WIESBADEN, Jan. 24, 2017 (EIRNS)—Former NATO Military Committee Chairman (2002-05) and Bundeswehr Chief of Staff (2000-02) Gen. Harald Kujat (ret.) had to repeatedly admonish the German media and politicians not to "speak down to President Trump" "with contempt" and misrepresent what he says in order to satisfy their own prejudices. Speaking on a Phoenix TV talk show, he told them to wait, "judge the team." His inaugural speech might have seemed strange in our ears, he said, but 62 million Americans voted for him. Washington and New York might not have liked it, "but the farmer in Nebraska, the peanut farmer in Ohio" felt it expressed their concerns, "and they are not all right-wing radicals," sexists, racists "as implied in the German media" with comparisons of Trump to the Alternatives for Germany party.

Although defending NATO and saying that Trump’s comments were misreported and misunderstood, General Kujat defended several in Trump’s cabinet, calling Secretary of Defense Gen. James Mattis "brilliant," and saying, "I have known him since 1998." Hr said that Homeland Secretary Gen. John Kelly is thoroughly "honorable."

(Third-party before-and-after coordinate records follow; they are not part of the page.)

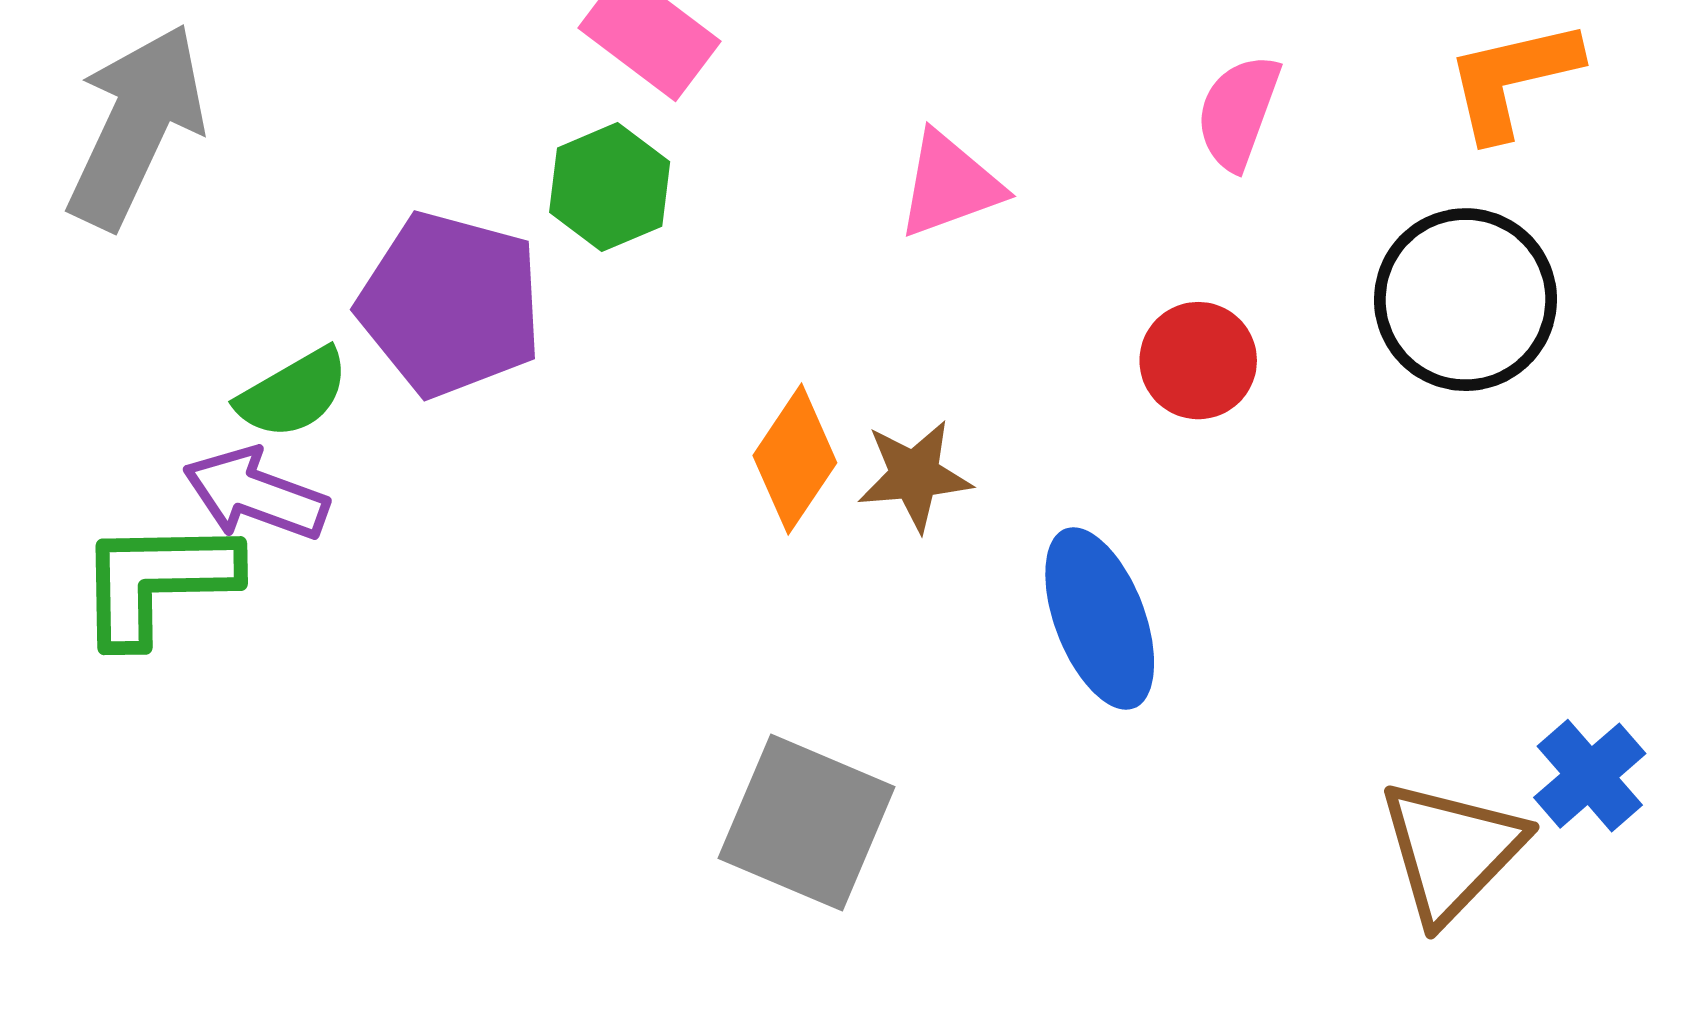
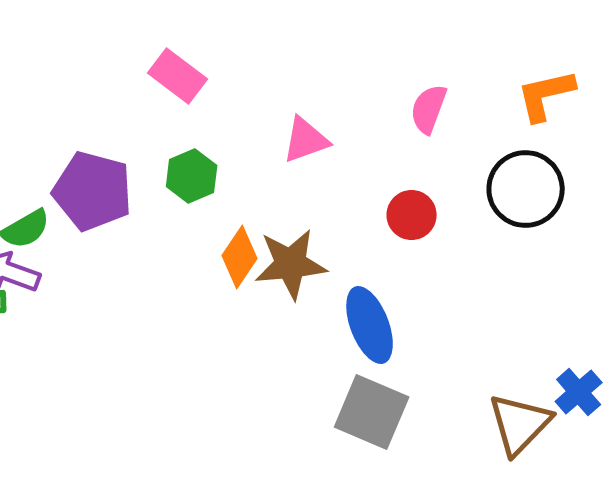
green hexagon: (610, 187) -> (192, 176), moved
brown star: (914, 475) -> (291, 264), size x1.5
gray square: (807, 822) -> (372, 412), moved

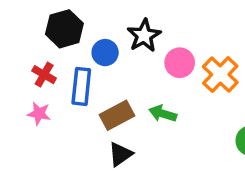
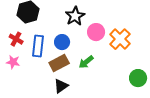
blue circle: (105, 53) -> (62, 42), moved
green arrow: (163, 114) -> (86, 62), turned -56

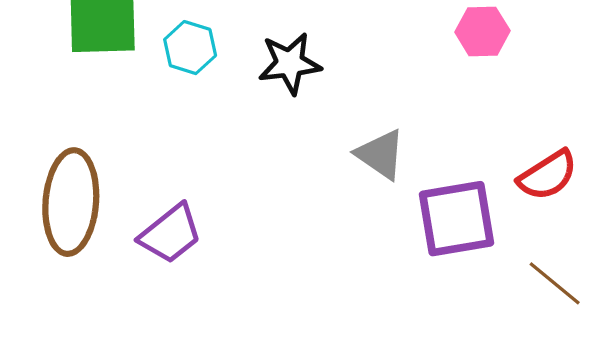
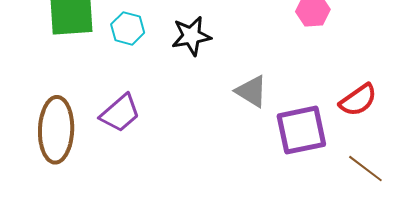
purple trapezoid: (171, 234) -> (120, 113), moved

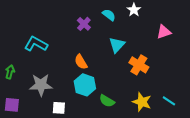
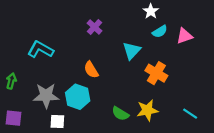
cyan semicircle: (109, 15) -> (160, 32), moved, turned 112
cyan hexagon: (85, 85) -> (78, 97), moved
yellow star: (142, 102) -> (147, 110), moved, turned -30
white square: (59, 108) -> (57, 122), moved

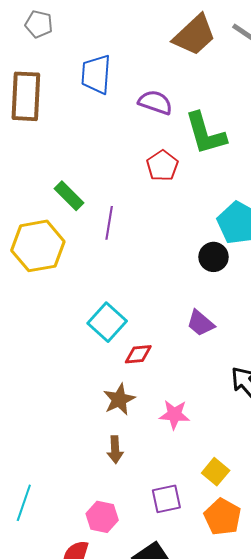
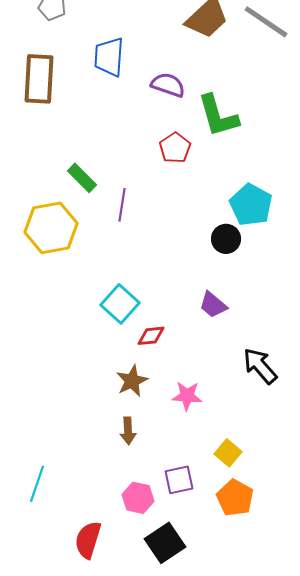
pink hexagon: (102, 517) -> (138, 498), moved

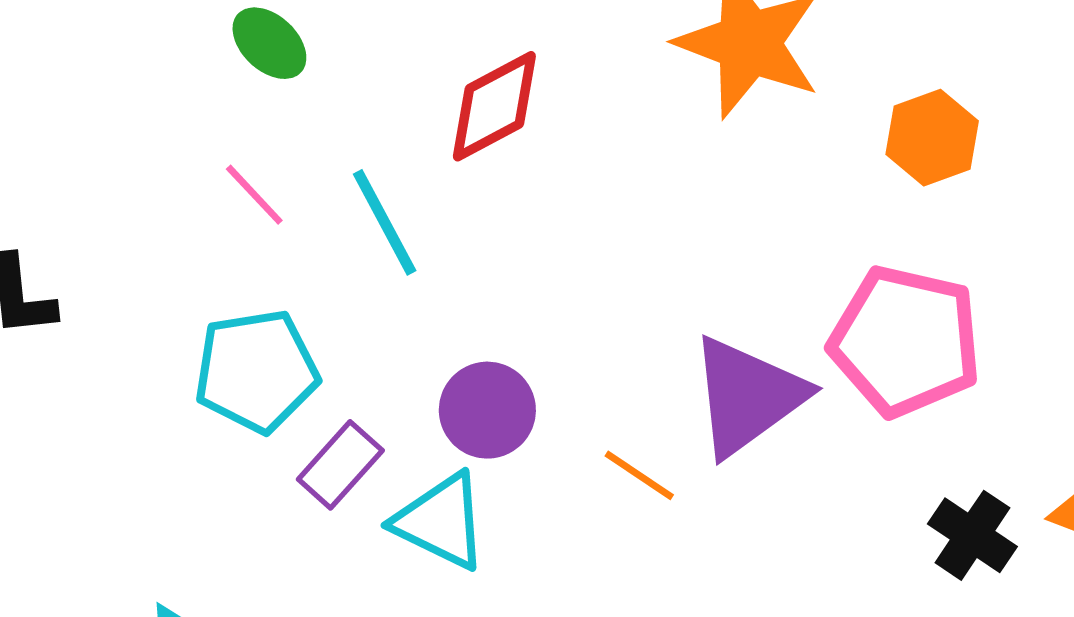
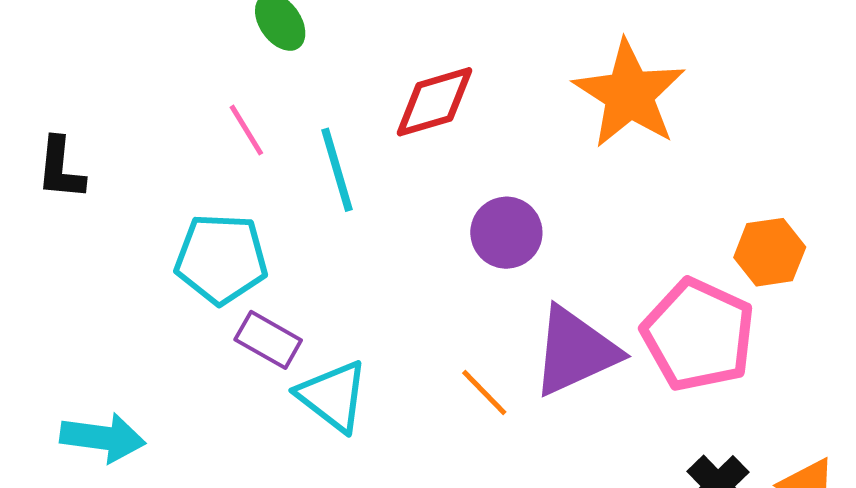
orange hexagon: (932, 138) -> (770, 252), moved
purple circle: (487, 410) -> (506, 233), moved
purple rectangle: (340, 465) -> (268, 340), turned 66

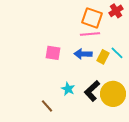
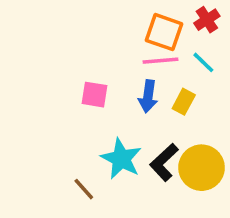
cyan line: (117, 53) -> (203, 62), moved
blue arrow: (83, 54) -> (148, 96), turned -84
cyan star: (68, 89) -> (121, 159), size x1.6

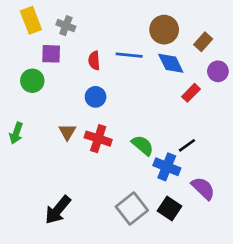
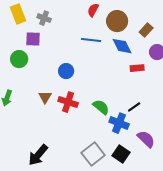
red semicircle: (94, 61) -> (93, 10), moved, turned 32
red rectangle: (191, 93) -> (137, 68), turned 40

On the question of U.S.-Russia relations, he said, we have two problems, "the crises on the periphery of Europe," Syria and Ukraine, "and both conflicts can only be solved by both great powers, Russia and the United States." "If Trump is ready to talk with Putin directly about a solution, that can only also be in our interest."

Phoenix’s other TV guest, SPD Bundestag Foreign Affairs spokesman Niels Annen, was critical of Trump in the way Kujat mentioned. He praised the role of German Foreign Minister Frank-Walter Steinmeier in preventing an open conflict in Ukraine and the search for a political solution, but raised the alleged danger that President Trump might cut a deal with Putin at the expense of others, and on "Putin’s terms." In that context Annen went after National Security Advisor Gen. Michael Flynn, where General Kujat interceded to "put on the brakes"; admitting he doesn’t always agree with what Flynn says, still, other things are very good.

The moderator raised that General Kujat is on the advisory board of Vladimir Yakunin’s Dialogue of Civilizations, a Berlin-based think tank. Kujat used the opportunity to say cooperation of the U.S. with Russia

"is not only in Russia’s interest, it is in our own interest. If I have been pleading for anybody tonight, then it is for us, for Germany’s security interests. We are dependent on American protection, and we are thus dependent that between the two powers it doesn’t come to a major conflict,"

not necessarily by intention but by miscalculation. "That is in our interest." He then launched into a major counterattack on those who criticize his participation in the Russian Dialogue of Civilizations, especially a "campaign of lies by a major German newspaper," referring to Bild Zeitung, which was carried with vehemence into the social media on a scale "that is a hate campaign."

General Kujat concluded by saying that Reagan was also treated as Trump is now, and hopefully matters will develop similarly. Reagan’s domestic policy wasn’t necessarily successful, but his foreign policy was, he said.